Arguably the biggest week in sports technology, most companies associated with the industry will attend either SXSW's SXsports or MIT's Sloan Sports Analytics Conference this weekend (perhaps even both). But only a few years ago, if you'd said "sports tech" to someone, they would have likely returned blank stares (trust me, I know all too well).
Describing the landscape in early 2013, venture capitalist Carmichael Roberts noted, "The amount of dollars going into sports versus opportunity is out of whack. Even though you see it increasing (investment), the opportunity way outstrips the amount of capital going that direction."

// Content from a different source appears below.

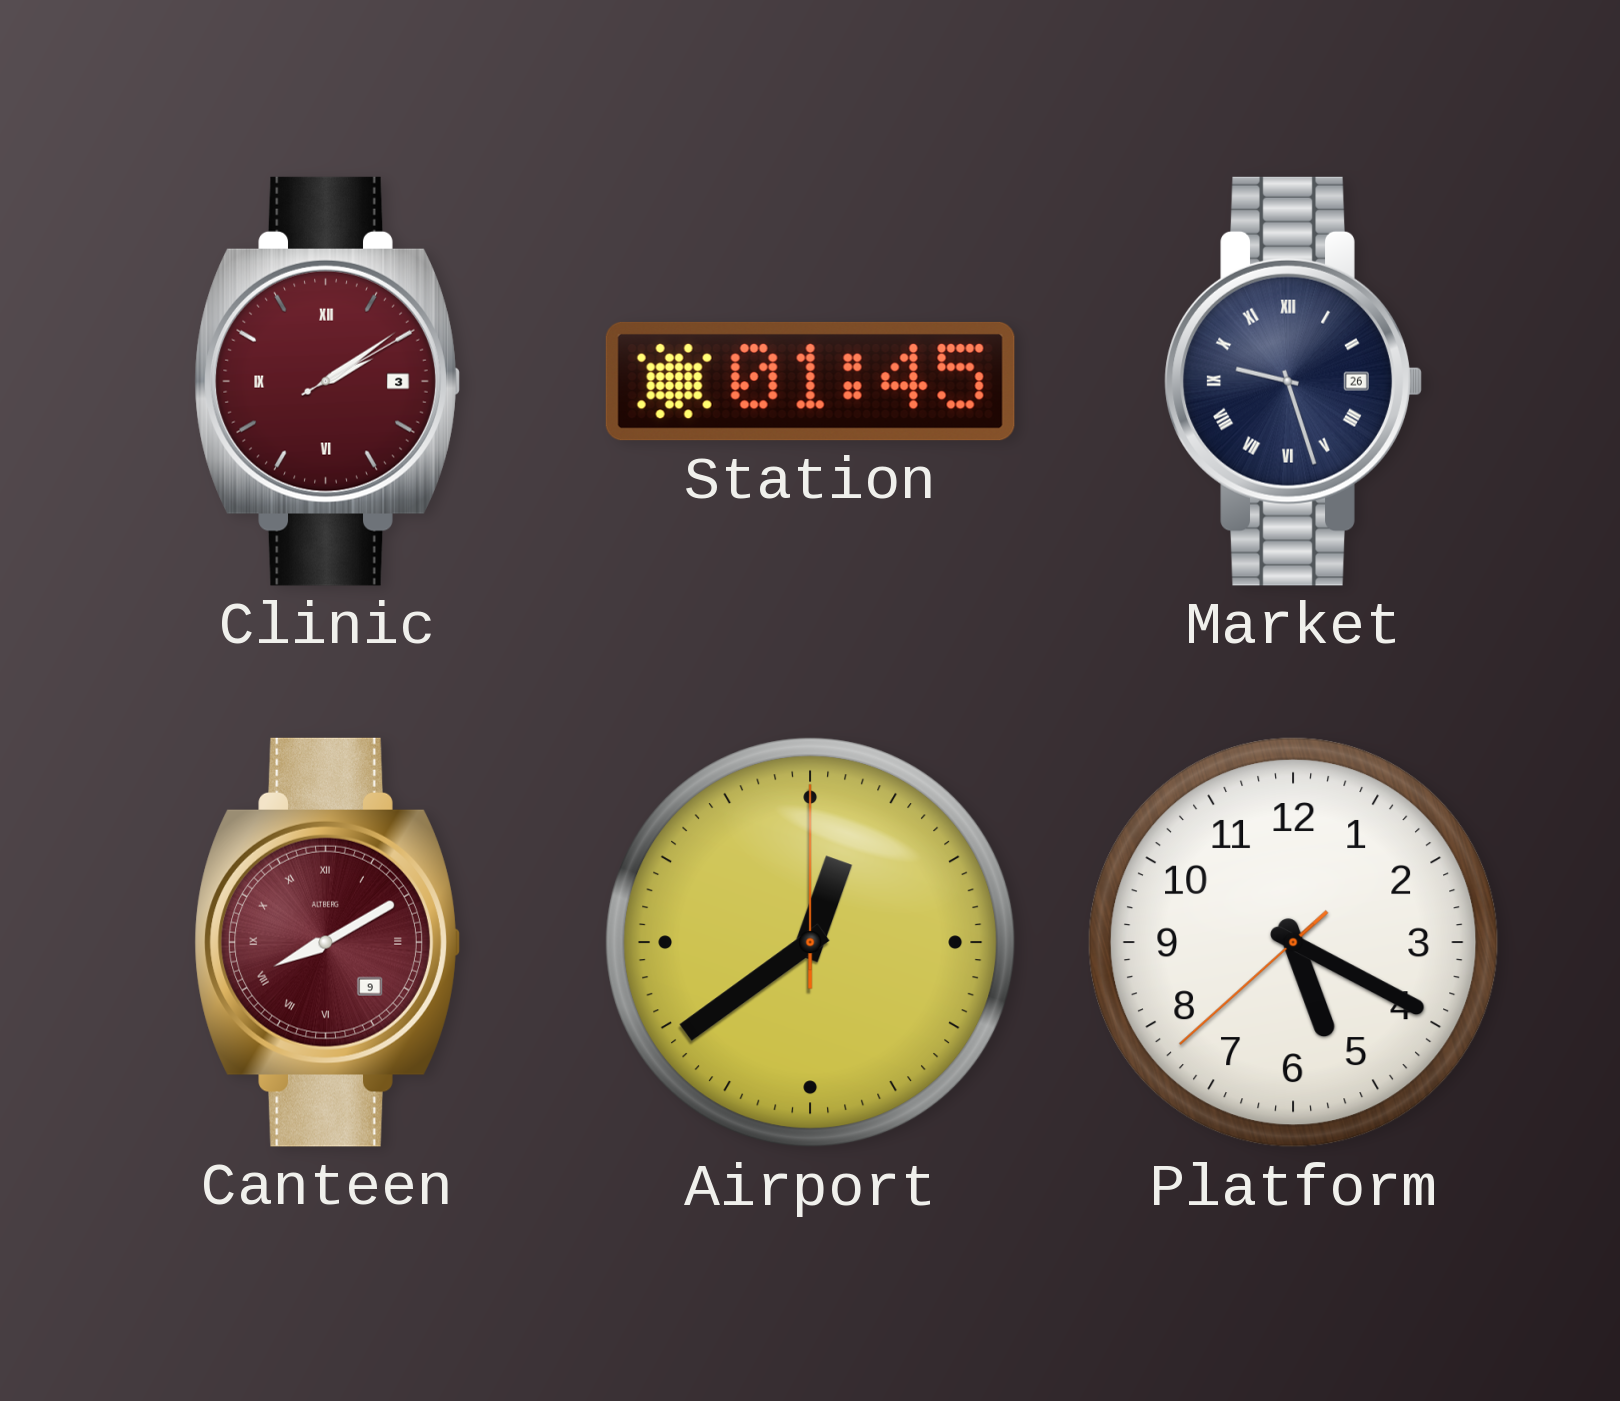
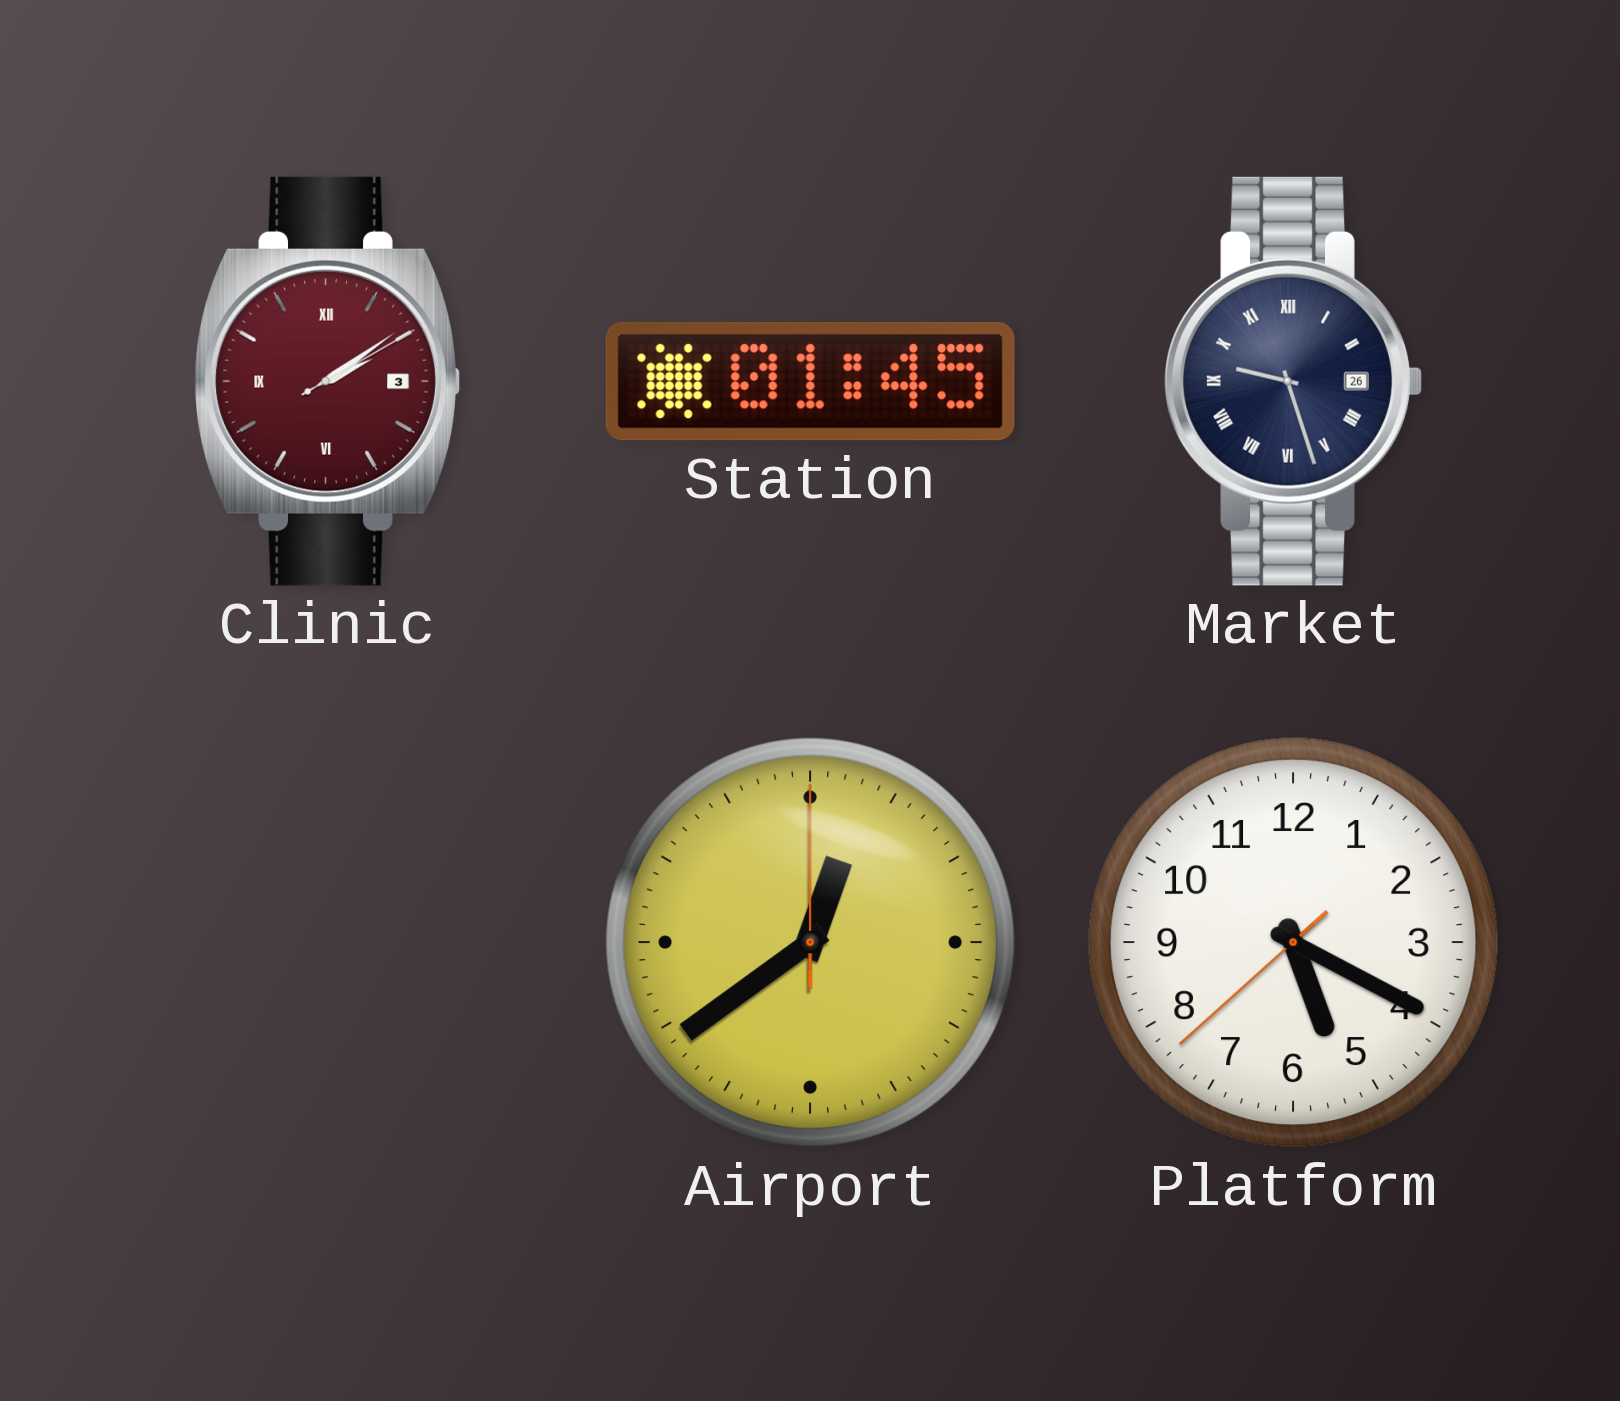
Canteen: 8:10 -> none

Quickly, the industry has completely changed. TechCrunch reported that nearly $1B was put into sports tech in 2014. And today, there are investment funds almost entirely dedicated to sports. Explaining the change, billionaire and sports investor, Michael Rubin, said "You've got very smart people entering the sports business; people are finding scale...if you really look at sports in 2014 versus a decade ago I think the sophistication of some of the entrepreneurs is definitely better."
As momentum in this sector continues to surge, here are 10 of the most significant events that helped get us here:
- Nike enters the wearable tech market with its Fuel Band: Taking on pioneers like, Fitbit and Jawbone, the apparel giant is known to define industries with its every move. Though it later discontinued Fuel Band, Nike helped legitimize this category of sports tech, with Adidas later purchasing Runtastic for $250M.
- IMG is sold to William Morris Endeavor (WME) for $2.3B: Though IMG is involved with many businesses other than sports tech, the eye-popping transaction size ignites unprecedented investment interest in the overall sports category.
- Major League Baseball (MLB) invests in DraftKings: The daily fantasy site becomes an official partner of MLB and later raises $24M led by RedPoint Ventures. Chief rival, FanDuel, later completes a comparable partnership with the National Basketball Association, and the race to acquire customers and produce terrible commercials is afoot.
- Robert Morris University creates a varsity gaming team: Most people were well aware of how massive eSports had become, but this gesture speaks volumes about its future. eSports has now become so mainstream that one can receive a scholarship to play in college.
- GoPro becomes publicly listed on NASDAQ: Dramatically increasing the quantity and quality of content, the hardware maker nurtures an ecosystem of publishers and storytellers. The tremendous value of that ecosystem is acknowledged in its ability to go public. While are many video devices on the market, including our phones, GoPro has established itself as the leader, ensuring that more sports content can be captured.
- MLB Advanced Media (BAM) begins streaming HBO Go: Many people knew that BAM's sophisticated streaming capabilities had been leveraged by other companies, especially in sports. But this move underscores BAM's formidable reach, as it is now helping Hollywood distribute its video content, at scale. Now well documented, BAM slowly and quietly has grown into one of the most valuable sports tech companies on Earth.
- Under Armour buys MyFitnessPal (MFP) for $475M: The third in a string of acquisitions for Under Armour, MFP is its largest in sports tech and is a major coup in creating the "world's largest health and fitness community." The purchase not only underscores the value of such communities but also fuels the fire around digitized training, nutrition, and the rich data that consumers crave.
- Accel Partners leads a $72.5M investment into Hudl: This staggering sum of money acts as a lightning rod for sports tech investing, highlighting the substantial value in sports software companies, other than fantasy platforms.
- Los Angeles Dodgers launch an "Accelerator:" This marks the first time that a professional sports team has dedicated such infrastructure to align itself with early-stage companies. Dodgers ownership also creates Elysian Park Ventures, joining scores of dedicated sports investors, like Raptor Group and Bruin Sports Capital.
- Time, Inc. acquires three digital sports companies: One of the most storied publishers in U.S. history, Time adds to its existing assets to create "Sports Illustrated Play." Focused on the youth sports market, the new unit reflects sports tech's pivotal role in its future plans.